◆ Exercise ◆
Find the line that contains "Shoulder Short Dress and Hawaiian". Then set down that line and all the lines after it, to the end of the records, exactly and with nothing added.

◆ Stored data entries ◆

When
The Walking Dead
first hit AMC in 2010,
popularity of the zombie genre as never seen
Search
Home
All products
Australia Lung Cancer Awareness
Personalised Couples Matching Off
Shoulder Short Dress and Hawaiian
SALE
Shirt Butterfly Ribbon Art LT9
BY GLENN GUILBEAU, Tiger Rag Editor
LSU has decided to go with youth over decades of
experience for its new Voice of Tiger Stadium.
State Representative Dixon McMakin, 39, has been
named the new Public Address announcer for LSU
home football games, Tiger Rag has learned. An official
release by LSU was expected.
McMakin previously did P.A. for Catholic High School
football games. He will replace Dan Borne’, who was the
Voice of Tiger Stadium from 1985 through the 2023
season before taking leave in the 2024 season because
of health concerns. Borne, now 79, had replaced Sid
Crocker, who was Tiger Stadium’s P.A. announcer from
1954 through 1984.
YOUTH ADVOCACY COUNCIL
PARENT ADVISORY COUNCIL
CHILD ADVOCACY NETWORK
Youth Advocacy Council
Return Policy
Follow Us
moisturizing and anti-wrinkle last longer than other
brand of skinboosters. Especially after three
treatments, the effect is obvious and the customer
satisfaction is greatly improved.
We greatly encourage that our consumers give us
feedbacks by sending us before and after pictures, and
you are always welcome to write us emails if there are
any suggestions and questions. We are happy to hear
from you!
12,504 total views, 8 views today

◆ Output below ◆
Shoulder Short Dress and Hawaiian
SALE
Shirt Butterfly Ribbon Art LT9
BY GLENN GUILBEAU, Tiger Rag Editor
LSU has decided to go with youth over decades of
experience for its new Voice of Tiger Stadium.
State Representative Dixon McMakin, 39, has been
named the new Public Address announcer for LSU
home football games, Tiger Rag has learned. An official
release by LSU was expected.
McMakin previously did P.A. for Catholic High School
football games. He will replace Dan Borne’, who was the
Voice of Tiger Stadium from 1985 through the 2023
season before taking leave in the 2024 season because
of health concerns. Borne, now 79, had replaced Sid
Crocker, who was Tiger Stadium’s P.A. announcer from
1954 through 1984.
YOUTH ADVOCACY COUNCIL
PARENT ADVISORY COUNCIL
CHILD ADVOCACY NETWORK
Youth Advocacy Council
Return Policy
Follow Us
moisturizing and anti-wrinkle last longer than other
brand of skinboosters. Especially after three
treatments, the effect is obvious and the customer
satisfaction is greatly improved.
We greatly encourage that our consumers give us
feedbacks by sending us before and after pictures, and
you are always welcome to write us emails if there are
any suggestions and questions. We are happy to hear
from you!
12,504 total views, 8 views today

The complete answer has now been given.